The new adaption of the famous spy novel comes to the big screen but is it Bourne or Miss Marple?

Tinker Tailor Soldier Spy

Cast: Gary Oldman, Colin Firth, Tom Hardy, John Hurt, Toby Jones, Mark Strong, Benedict Cumberbatch, Ciarán Hinds

Director: Tomas Alfredson

Screenplay: Bridget O’Connor, Peter Straughan

 

Based on the 1974 book by John le Carre, this is the film adaptation of the first book in a 3 part series. Having been adapted twice before. Once as a highly successful BBC series with a career defining performance by Sir Alex Guinness and once as a BBC Radio 4 dramatisation. So how does this new cinematic version stand up?

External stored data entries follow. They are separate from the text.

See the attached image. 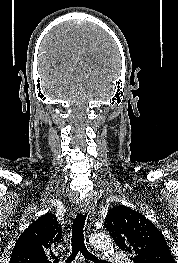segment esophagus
Masks as SVG:
<instances>
[{"label":"esophagus","mask_w":178,"mask_h":263,"mask_svg":"<svg viewBox=\"0 0 178 263\" xmlns=\"http://www.w3.org/2000/svg\"><path fill=\"white\" fill-rule=\"evenodd\" d=\"M80 211L82 214L89 213L90 217L93 215V207L88 199L82 200L80 204Z\"/></svg>","instance_id":"1"}]
</instances>
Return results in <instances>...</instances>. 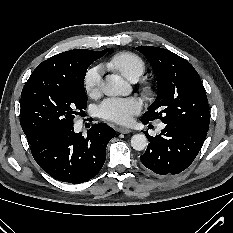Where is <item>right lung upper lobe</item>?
I'll return each instance as SVG.
<instances>
[{"mask_svg": "<svg viewBox=\"0 0 233 233\" xmlns=\"http://www.w3.org/2000/svg\"><path fill=\"white\" fill-rule=\"evenodd\" d=\"M108 49L92 51L87 49H74L66 51L43 61L37 66L33 73H43L55 76H65L70 73L72 61L82 56L102 57Z\"/></svg>", "mask_w": 233, "mask_h": 233, "instance_id": "1", "label": "right lung upper lobe"}]
</instances>
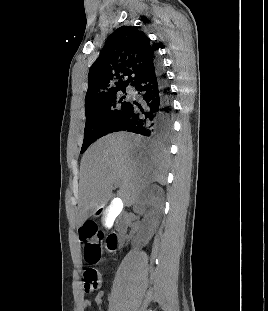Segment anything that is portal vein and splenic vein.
Listing matches in <instances>:
<instances>
[{
  "mask_svg": "<svg viewBox=\"0 0 268 311\" xmlns=\"http://www.w3.org/2000/svg\"><path fill=\"white\" fill-rule=\"evenodd\" d=\"M115 186H118V182H116Z\"/></svg>",
  "mask_w": 268,
  "mask_h": 311,
  "instance_id": "1",
  "label": "portal vein and splenic vein"
}]
</instances>
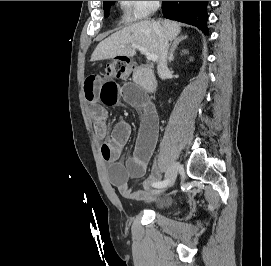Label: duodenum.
<instances>
[{
    "label": "duodenum",
    "instance_id": "duodenum-1",
    "mask_svg": "<svg viewBox=\"0 0 271 266\" xmlns=\"http://www.w3.org/2000/svg\"><path fill=\"white\" fill-rule=\"evenodd\" d=\"M135 83L145 91L152 93L156 91L157 81L152 70L146 66H138L133 75Z\"/></svg>",
    "mask_w": 271,
    "mask_h": 266
}]
</instances>
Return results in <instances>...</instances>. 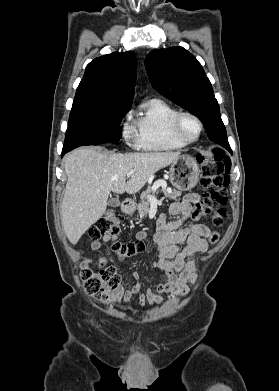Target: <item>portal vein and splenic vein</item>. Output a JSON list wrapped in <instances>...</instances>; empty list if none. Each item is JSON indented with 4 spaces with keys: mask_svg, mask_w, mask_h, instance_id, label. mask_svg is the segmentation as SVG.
<instances>
[{
    "mask_svg": "<svg viewBox=\"0 0 279 391\" xmlns=\"http://www.w3.org/2000/svg\"><path fill=\"white\" fill-rule=\"evenodd\" d=\"M131 175H132V172L127 173V177H131ZM161 185L166 186V184H165L163 181H157V182H155V184H154V186H153V189L156 190V189H157L159 186H161ZM147 199H148V201H149L150 203H155V204L158 203V200H157L154 196H152V195H149V196L147 197Z\"/></svg>",
    "mask_w": 279,
    "mask_h": 391,
    "instance_id": "obj_1",
    "label": "portal vein and splenic vein"
}]
</instances>
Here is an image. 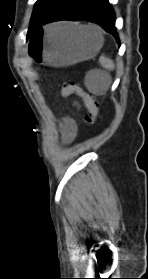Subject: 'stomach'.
<instances>
[{
  "label": "stomach",
  "mask_w": 148,
  "mask_h": 279,
  "mask_svg": "<svg viewBox=\"0 0 148 279\" xmlns=\"http://www.w3.org/2000/svg\"><path fill=\"white\" fill-rule=\"evenodd\" d=\"M46 34H32L39 39L28 44L27 55L36 66H53V69H68V65L90 59L95 56L103 44L100 30L87 33L80 26L61 23L44 24ZM50 29H59L52 33Z\"/></svg>",
  "instance_id": "stomach-1"
}]
</instances>
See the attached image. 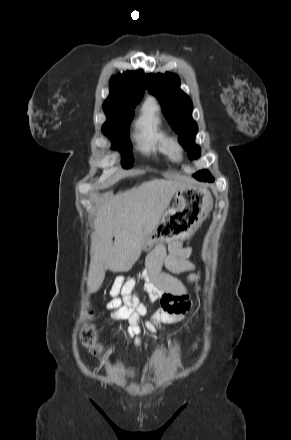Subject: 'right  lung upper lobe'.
Masks as SVG:
<instances>
[{
  "label": "right lung upper lobe",
  "instance_id": "right-lung-upper-lobe-1",
  "mask_svg": "<svg viewBox=\"0 0 291 440\" xmlns=\"http://www.w3.org/2000/svg\"><path fill=\"white\" fill-rule=\"evenodd\" d=\"M110 94L103 103L104 110L133 109L144 93V72L127 71L113 76L110 80Z\"/></svg>",
  "mask_w": 291,
  "mask_h": 440
}]
</instances>
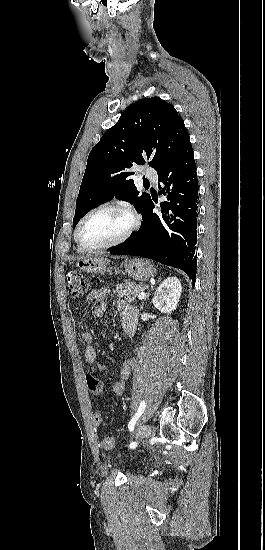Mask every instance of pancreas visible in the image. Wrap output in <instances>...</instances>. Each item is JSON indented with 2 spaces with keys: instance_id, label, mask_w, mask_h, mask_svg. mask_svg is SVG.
Returning a JSON list of instances; mask_svg holds the SVG:
<instances>
[{
  "instance_id": "cf45deb5",
  "label": "pancreas",
  "mask_w": 265,
  "mask_h": 550,
  "mask_svg": "<svg viewBox=\"0 0 265 550\" xmlns=\"http://www.w3.org/2000/svg\"><path fill=\"white\" fill-rule=\"evenodd\" d=\"M147 286L145 284H136L129 281H124L117 285L114 292L118 293L119 298H125L128 302L136 301L139 293L143 292Z\"/></svg>"
}]
</instances>
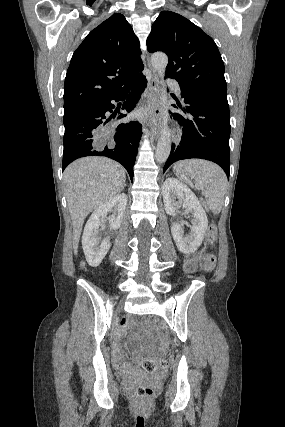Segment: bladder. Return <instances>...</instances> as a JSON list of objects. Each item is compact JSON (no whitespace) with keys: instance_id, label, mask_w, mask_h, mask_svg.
<instances>
[{"instance_id":"bladder-1","label":"bladder","mask_w":285,"mask_h":427,"mask_svg":"<svg viewBox=\"0 0 285 427\" xmlns=\"http://www.w3.org/2000/svg\"><path fill=\"white\" fill-rule=\"evenodd\" d=\"M145 376L148 378H154L155 377L154 374H146Z\"/></svg>"}]
</instances>
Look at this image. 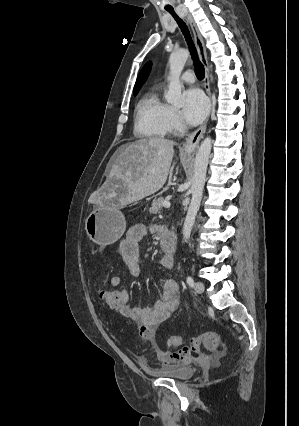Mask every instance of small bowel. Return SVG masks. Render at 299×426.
Returning a JSON list of instances; mask_svg holds the SVG:
<instances>
[{"label":"small bowel","mask_w":299,"mask_h":426,"mask_svg":"<svg viewBox=\"0 0 299 426\" xmlns=\"http://www.w3.org/2000/svg\"><path fill=\"white\" fill-rule=\"evenodd\" d=\"M163 229L153 227L152 232L161 234ZM147 228L144 225H135L131 227L126 237L122 240L119 247V253L133 276L140 273V252L139 243L147 234ZM160 265L165 269H171L174 265L173 257L164 254L159 260ZM112 287H120L121 305L118 312L124 317L130 319L137 327L140 336L156 344V333L159 324L165 321L179 305V287L176 281L168 279L163 283L161 298L151 307H132L128 304L129 295L119 275L110 279ZM156 359L163 366H174L178 364L190 363L194 357L188 351L179 350L178 352H164L156 349Z\"/></svg>","instance_id":"1"}]
</instances>
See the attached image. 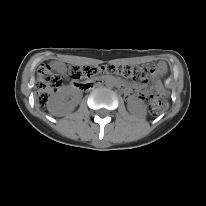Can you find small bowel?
<instances>
[{"label":"small bowel","instance_id":"c3829d8e","mask_svg":"<svg viewBox=\"0 0 206 206\" xmlns=\"http://www.w3.org/2000/svg\"><path fill=\"white\" fill-rule=\"evenodd\" d=\"M166 68H167L166 64L164 62H160L155 69V74L157 75L163 74L166 71Z\"/></svg>","mask_w":206,"mask_h":206}]
</instances>
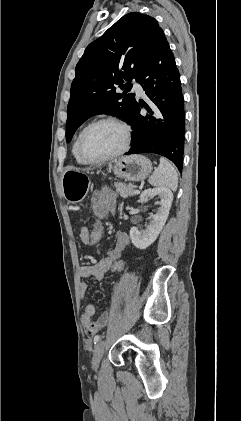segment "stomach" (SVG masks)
Here are the masks:
<instances>
[{
	"instance_id": "obj_1",
	"label": "stomach",
	"mask_w": 241,
	"mask_h": 421,
	"mask_svg": "<svg viewBox=\"0 0 241 421\" xmlns=\"http://www.w3.org/2000/svg\"><path fill=\"white\" fill-rule=\"evenodd\" d=\"M115 175L128 181H142L152 171V163L142 155L123 156L112 165ZM90 178L86 172L77 168H68L62 175L64 198L70 203L81 202L90 188Z\"/></svg>"
}]
</instances>
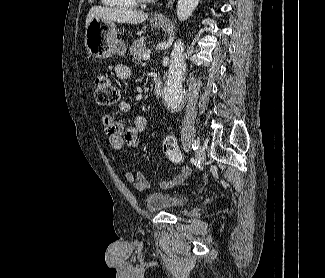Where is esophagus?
<instances>
[{
  "label": "esophagus",
  "mask_w": 325,
  "mask_h": 278,
  "mask_svg": "<svg viewBox=\"0 0 325 278\" xmlns=\"http://www.w3.org/2000/svg\"><path fill=\"white\" fill-rule=\"evenodd\" d=\"M175 0H168L164 11H159L154 14V20L163 21L166 19L165 11L173 6Z\"/></svg>",
  "instance_id": "1"
}]
</instances>
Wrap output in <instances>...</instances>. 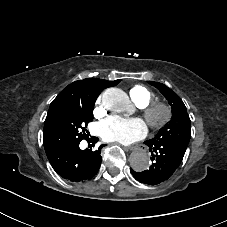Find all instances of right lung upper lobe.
Returning <instances> with one entry per match:
<instances>
[{
  "label": "right lung upper lobe",
  "instance_id": "1",
  "mask_svg": "<svg viewBox=\"0 0 227 227\" xmlns=\"http://www.w3.org/2000/svg\"><path fill=\"white\" fill-rule=\"evenodd\" d=\"M121 80L107 81L97 78L78 80L65 87L54 99L95 100L105 88L117 85Z\"/></svg>",
  "mask_w": 227,
  "mask_h": 227
}]
</instances>
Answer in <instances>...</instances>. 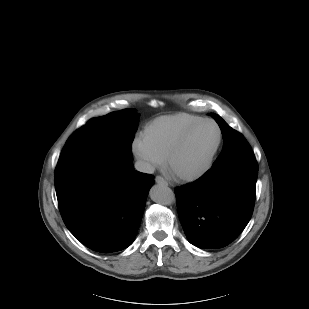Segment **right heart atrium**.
Returning a JSON list of instances; mask_svg holds the SVG:
<instances>
[{"label": "right heart atrium", "mask_w": 309, "mask_h": 309, "mask_svg": "<svg viewBox=\"0 0 309 309\" xmlns=\"http://www.w3.org/2000/svg\"><path fill=\"white\" fill-rule=\"evenodd\" d=\"M131 150L143 171H151L163 163V159L150 148L143 136L133 140Z\"/></svg>", "instance_id": "1"}]
</instances>
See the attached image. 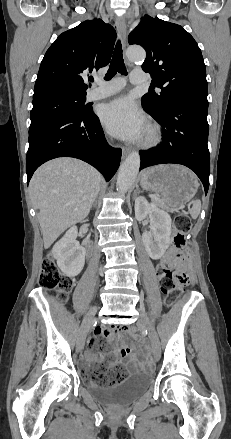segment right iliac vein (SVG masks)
<instances>
[{"label":"right iliac vein","mask_w":231,"mask_h":439,"mask_svg":"<svg viewBox=\"0 0 231 439\" xmlns=\"http://www.w3.org/2000/svg\"><path fill=\"white\" fill-rule=\"evenodd\" d=\"M93 321H94V312L92 311L90 313V315L84 320V322L82 323V325L80 327V331H79L78 338H77V351L78 352H81L83 347H84L86 336L90 330V327H91Z\"/></svg>","instance_id":"obj_1"}]
</instances>
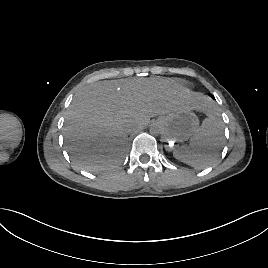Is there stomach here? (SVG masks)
Segmentation results:
<instances>
[{
    "mask_svg": "<svg viewBox=\"0 0 268 268\" xmlns=\"http://www.w3.org/2000/svg\"><path fill=\"white\" fill-rule=\"evenodd\" d=\"M167 141L180 143L191 138L197 131L199 120L190 108H182L158 118Z\"/></svg>",
    "mask_w": 268,
    "mask_h": 268,
    "instance_id": "0dacf381",
    "label": "stomach"
}]
</instances>
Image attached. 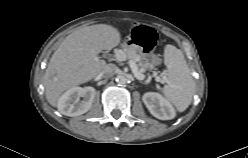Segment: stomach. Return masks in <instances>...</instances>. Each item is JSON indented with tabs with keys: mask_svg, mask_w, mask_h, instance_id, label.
Wrapping results in <instances>:
<instances>
[{
	"mask_svg": "<svg viewBox=\"0 0 248 158\" xmlns=\"http://www.w3.org/2000/svg\"><path fill=\"white\" fill-rule=\"evenodd\" d=\"M143 58L145 61L149 63V66L147 67V69L152 70L156 66V62L152 54H144Z\"/></svg>",
	"mask_w": 248,
	"mask_h": 158,
	"instance_id": "0dacf381",
	"label": "stomach"
}]
</instances>
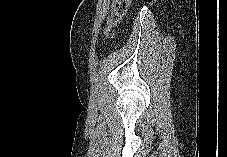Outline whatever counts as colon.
I'll list each match as a JSON object with an SVG mask.
<instances>
[{"label": "colon", "mask_w": 227, "mask_h": 157, "mask_svg": "<svg viewBox=\"0 0 227 157\" xmlns=\"http://www.w3.org/2000/svg\"><path fill=\"white\" fill-rule=\"evenodd\" d=\"M131 0H114L111 14L108 16L106 25L103 28V35L109 37L113 34L114 28L119 24L126 14Z\"/></svg>", "instance_id": "1"}]
</instances>
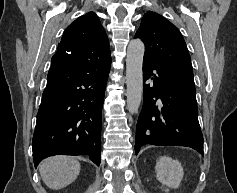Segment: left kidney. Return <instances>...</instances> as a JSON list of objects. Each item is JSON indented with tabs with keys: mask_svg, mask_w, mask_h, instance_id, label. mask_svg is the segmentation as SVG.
<instances>
[{
	"mask_svg": "<svg viewBox=\"0 0 237 193\" xmlns=\"http://www.w3.org/2000/svg\"><path fill=\"white\" fill-rule=\"evenodd\" d=\"M155 170L157 180L164 186L174 189L180 186L184 171L179 161L162 156L157 161Z\"/></svg>",
	"mask_w": 237,
	"mask_h": 193,
	"instance_id": "1",
	"label": "left kidney"
}]
</instances>
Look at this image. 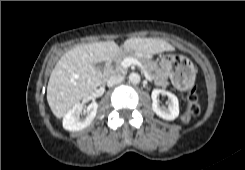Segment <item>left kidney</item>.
<instances>
[{
    "instance_id": "5707ae66",
    "label": "left kidney",
    "mask_w": 245,
    "mask_h": 170,
    "mask_svg": "<svg viewBox=\"0 0 245 170\" xmlns=\"http://www.w3.org/2000/svg\"><path fill=\"white\" fill-rule=\"evenodd\" d=\"M167 95L169 102L168 107L161 106L159 104V95ZM152 98V109L159 117L165 120H174L179 115V102L178 98L171 92L161 90V89H154L151 94Z\"/></svg>"
}]
</instances>
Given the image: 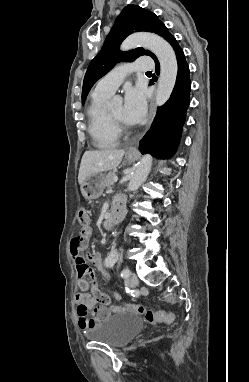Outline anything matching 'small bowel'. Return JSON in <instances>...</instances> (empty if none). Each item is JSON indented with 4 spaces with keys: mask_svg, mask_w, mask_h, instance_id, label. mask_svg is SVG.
Here are the masks:
<instances>
[{
    "mask_svg": "<svg viewBox=\"0 0 249 382\" xmlns=\"http://www.w3.org/2000/svg\"><path fill=\"white\" fill-rule=\"evenodd\" d=\"M93 235V230L87 228L80 231V234L73 238L71 242L68 243L69 251L71 252L72 261H77V259H82L84 257L85 261L101 260V257L96 252H87L83 249ZM79 241H76L78 240ZM79 289L81 290L75 297L77 303V314L79 317V327L82 330L88 331L90 328L96 326L102 320L107 318L110 314L108 307L103 305H97V301L93 295V283L84 279L82 282H77ZM97 302V303H96ZM91 310V316H89Z\"/></svg>",
    "mask_w": 249,
    "mask_h": 382,
    "instance_id": "small-bowel-1",
    "label": "small bowel"
}]
</instances>
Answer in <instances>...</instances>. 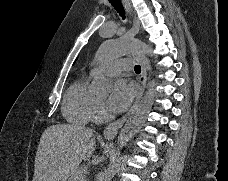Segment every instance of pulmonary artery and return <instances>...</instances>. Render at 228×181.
Returning <instances> with one entry per match:
<instances>
[{
  "label": "pulmonary artery",
  "instance_id": "obj_1",
  "mask_svg": "<svg viewBox=\"0 0 228 181\" xmlns=\"http://www.w3.org/2000/svg\"><path fill=\"white\" fill-rule=\"evenodd\" d=\"M118 61L119 62H124L123 66L125 67L126 71H132L133 70L132 63L129 62L130 61L129 57L118 58ZM120 69H121L120 65H106V67L103 68V70H120Z\"/></svg>",
  "mask_w": 228,
  "mask_h": 181
}]
</instances>
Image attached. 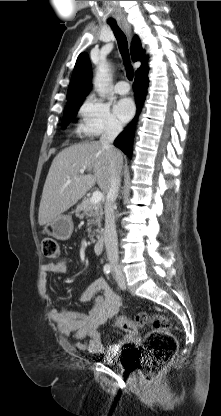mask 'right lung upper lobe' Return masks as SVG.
I'll return each mask as SVG.
<instances>
[{"label": "right lung upper lobe", "instance_id": "cb5924a9", "mask_svg": "<svg viewBox=\"0 0 221 416\" xmlns=\"http://www.w3.org/2000/svg\"><path fill=\"white\" fill-rule=\"evenodd\" d=\"M131 56L133 61L140 60L142 63L140 68H138V70L135 72V75L148 70L147 58L143 52L138 36H135L133 38L131 45ZM90 80L91 65L88 55L85 52H83L78 56L73 70V74L67 92L68 102L84 99V97L90 91Z\"/></svg>", "mask_w": 221, "mask_h": 416}]
</instances>
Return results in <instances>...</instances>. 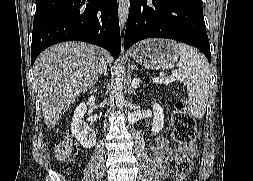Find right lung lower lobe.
<instances>
[{"label": "right lung lower lobe", "mask_w": 253, "mask_h": 181, "mask_svg": "<svg viewBox=\"0 0 253 181\" xmlns=\"http://www.w3.org/2000/svg\"><path fill=\"white\" fill-rule=\"evenodd\" d=\"M71 40L98 45L117 58L121 49L117 0H37L32 65L47 47Z\"/></svg>", "instance_id": "obj_1"}]
</instances>
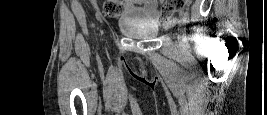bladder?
<instances>
[{
  "mask_svg": "<svg viewBox=\"0 0 267 115\" xmlns=\"http://www.w3.org/2000/svg\"><path fill=\"white\" fill-rule=\"evenodd\" d=\"M120 29L124 34L137 39H149L155 37L158 34V28L154 25L149 24H121Z\"/></svg>",
  "mask_w": 267,
  "mask_h": 115,
  "instance_id": "1",
  "label": "bladder"
}]
</instances>
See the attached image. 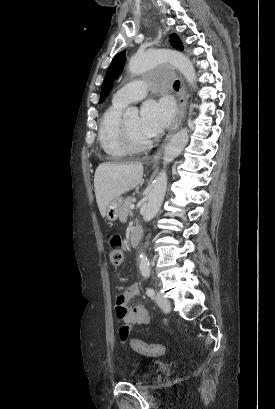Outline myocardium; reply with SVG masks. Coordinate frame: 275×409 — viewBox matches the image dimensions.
<instances>
[{
    "label": "myocardium",
    "instance_id": "obj_1",
    "mask_svg": "<svg viewBox=\"0 0 275 409\" xmlns=\"http://www.w3.org/2000/svg\"><path fill=\"white\" fill-rule=\"evenodd\" d=\"M121 133L124 146L131 153H145L153 146V140L145 144H138L132 137L126 121H122L121 123Z\"/></svg>",
    "mask_w": 275,
    "mask_h": 409
}]
</instances>
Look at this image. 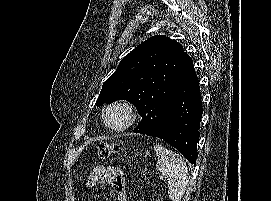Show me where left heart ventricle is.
Returning <instances> with one entry per match:
<instances>
[{
    "mask_svg": "<svg viewBox=\"0 0 271 201\" xmlns=\"http://www.w3.org/2000/svg\"><path fill=\"white\" fill-rule=\"evenodd\" d=\"M126 114L121 109H113L107 114V121L112 126H120L126 121Z\"/></svg>",
    "mask_w": 271,
    "mask_h": 201,
    "instance_id": "1",
    "label": "left heart ventricle"
}]
</instances>
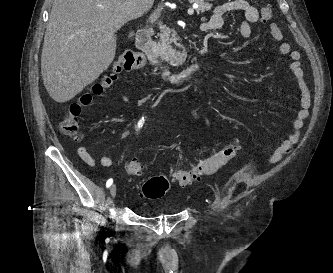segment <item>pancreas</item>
Wrapping results in <instances>:
<instances>
[{
  "label": "pancreas",
  "instance_id": "cf45deb5",
  "mask_svg": "<svg viewBox=\"0 0 333 273\" xmlns=\"http://www.w3.org/2000/svg\"><path fill=\"white\" fill-rule=\"evenodd\" d=\"M198 5L197 12H205L211 9L212 4L204 0H190ZM180 38L169 28H163L160 33V40L157 44V50L162 60L169 62L172 66H180L186 59L185 51L179 52L172 46L174 43L177 47H181Z\"/></svg>",
  "mask_w": 333,
  "mask_h": 273
}]
</instances>
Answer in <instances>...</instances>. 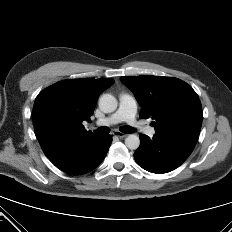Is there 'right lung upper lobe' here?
<instances>
[{"label":"right lung upper lobe","mask_w":232,"mask_h":232,"mask_svg":"<svg viewBox=\"0 0 232 232\" xmlns=\"http://www.w3.org/2000/svg\"><path fill=\"white\" fill-rule=\"evenodd\" d=\"M113 83L110 78L64 80L38 94L33 107L34 131L46 156L95 136L82 122L90 121L100 93Z\"/></svg>","instance_id":"cb5924a9"}]
</instances>
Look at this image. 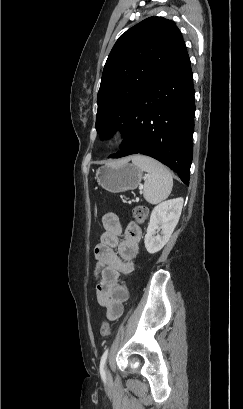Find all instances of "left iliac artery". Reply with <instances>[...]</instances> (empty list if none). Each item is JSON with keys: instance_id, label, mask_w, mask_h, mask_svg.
Listing matches in <instances>:
<instances>
[{"instance_id": "obj_1", "label": "left iliac artery", "mask_w": 243, "mask_h": 409, "mask_svg": "<svg viewBox=\"0 0 243 409\" xmlns=\"http://www.w3.org/2000/svg\"><path fill=\"white\" fill-rule=\"evenodd\" d=\"M107 356H108V348L103 353V355L101 357V361H100V374H101V377H102L103 380L106 379L104 366H105V363H106V360H107Z\"/></svg>"}]
</instances>
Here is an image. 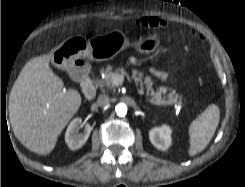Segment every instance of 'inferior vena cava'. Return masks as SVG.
I'll use <instances>...</instances> for the list:
<instances>
[{"instance_id":"1","label":"inferior vena cava","mask_w":245,"mask_h":187,"mask_svg":"<svg viewBox=\"0 0 245 187\" xmlns=\"http://www.w3.org/2000/svg\"><path fill=\"white\" fill-rule=\"evenodd\" d=\"M110 103V98L107 95H100L97 98L96 104L100 107H105L109 105Z\"/></svg>"}]
</instances>
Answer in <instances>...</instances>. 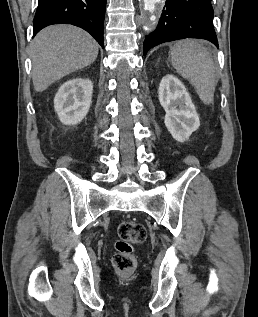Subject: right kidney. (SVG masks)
I'll list each match as a JSON object with an SVG mask.
<instances>
[{"mask_svg":"<svg viewBox=\"0 0 258 317\" xmlns=\"http://www.w3.org/2000/svg\"><path fill=\"white\" fill-rule=\"evenodd\" d=\"M93 82L89 78H71L61 84L54 98V108L63 124H78L85 118L92 102Z\"/></svg>","mask_w":258,"mask_h":317,"instance_id":"ca27d5eb","label":"right kidney"}]
</instances>
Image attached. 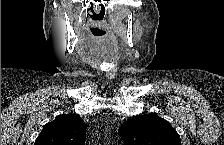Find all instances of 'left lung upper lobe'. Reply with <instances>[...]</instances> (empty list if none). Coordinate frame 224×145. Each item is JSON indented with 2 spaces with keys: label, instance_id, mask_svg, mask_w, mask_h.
<instances>
[{
  "label": "left lung upper lobe",
  "instance_id": "5c2ea615",
  "mask_svg": "<svg viewBox=\"0 0 224 145\" xmlns=\"http://www.w3.org/2000/svg\"><path fill=\"white\" fill-rule=\"evenodd\" d=\"M126 145H181L179 134L155 114L139 115L118 130Z\"/></svg>",
  "mask_w": 224,
  "mask_h": 145
}]
</instances>
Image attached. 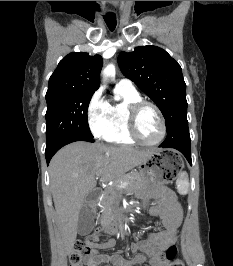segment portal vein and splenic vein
Segmentation results:
<instances>
[{"label": "portal vein and splenic vein", "mask_w": 233, "mask_h": 266, "mask_svg": "<svg viewBox=\"0 0 233 266\" xmlns=\"http://www.w3.org/2000/svg\"><path fill=\"white\" fill-rule=\"evenodd\" d=\"M97 176L99 177L100 175L97 174ZM127 185H128L127 182H121V183H120L119 185H117L116 187H117L118 189H122V188H125Z\"/></svg>", "instance_id": "18ae733b"}]
</instances>
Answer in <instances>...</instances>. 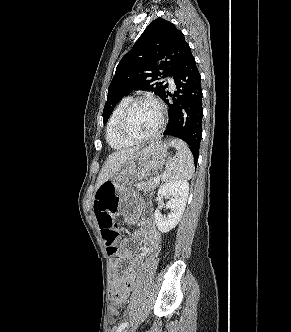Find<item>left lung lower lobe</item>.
<instances>
[{
	"instance_id": "obj_1",
	"label": "left lung lower lobe",
	"mask_w": 291,
	"mask_h": 332,
	"mask_svg": "<svg viewBox=\"0 0 291 332\" xmlns=\"http://www.w3.org/2000/svg\"><path fill=\"white\" fill-rule=\"evenodd\" d=\"M172 77L177 91L171 94L167 89L162 96L169 107V123L163 134L185 141L197 162L199 150L193 152V147L200 145L202 137V88L201 76L189 45Z\"/></svg>"
}]
</instances>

Set in England during the height of the cold war, the film starts off with a agent of the Secret Intelligence Service (SIS) being shot down while trying to uncover information on a Russian mole in the Circus, the highest section of the SIS. The far reaching consequences of this forces Control, the head of SIS to resign along with his right hand man George Smiley (Gary Oldman). This is where the story starts to develop as Smiley is brought back to uncover who this mole is and also to establish Smiley’s Russian counterpart Karla. Through out the story Smiley uncovers various clues as to the identity of the mole which leads to the climax of the film.

The first thing you notice about this film is the cast list which is just a pleasure to watch on the screen. Taking the lead here is Gary Oldman as Smiley in a powerful taciturn performance that is so subtle it quietly takes over the whole movie. There is a lot of talk about Oldman being nominated for the Oscar and I can see why. He seems to have completely immersed himself in this character in a way that could be his best performance to date.

John Hurt delivers enough gravitas for his performance as Control to believe this man has been doing this his whole life and trusts no-one. Filling out the rest of the cast are Colin Firth and Toby Jones as part of the Circus with fine performances from both and also Tom Hardy as a field agent. Working with Smiley in his team are Benedict Cumberbatch and Roger Lloyd Pack. Cumberbatch does well to play a low key yet determined officer as the SIS. Filling out the cast is also a lovely performance by the ever excellent Mark Strong.

The 70’s setting is brought to life by the methodical direction of Swedish director Tomas Alfredson. While I recognise what he is trying to do with this film at times the pacing seems to be just a bit too slow as if it was trying to fill out scenes with quiet thoughtful moments. For fans of a slight faster pace of film you should be warned that this is a slow building film that never hits a crescendo but rather reaches a finale that makes a gentle sigh with a feeling of completion. I also feel that for people who have never read the book, we are left to try and understand certain scenes that have no explanation like Smiley and his morning swim in a London lake. Is this when he does his thinking, who knows but I would like to have seen something more here.

The film is also given atmosphere by the restrained music of Alberto Iglesias who previously worked on The Constant Gardner and also the Kite Runner. Here he uses the music to slowly draw you in to each scene but never allowing the music to take over the visuals.

So who is this film for, well not fans of Bourne but rather it is aimed at fans of good casting and good dialogue even though Oldman probably says about 100 words in the entire film. I think you would need to have read the book first or you might be a little lost at some places. This really is a fine film but I find that at times I was waiting a bit too long for someone to move or talk and also the climax was not all that climatic. It also seemed like it was trying to be like a BBC 70’s mini series a bit too hard. I think less time waiting for people to talk and more time expanding the plot would have worked for me.

However a fine performance by a superb cast that I am sure will be listed in the various award ceremonies coming our way.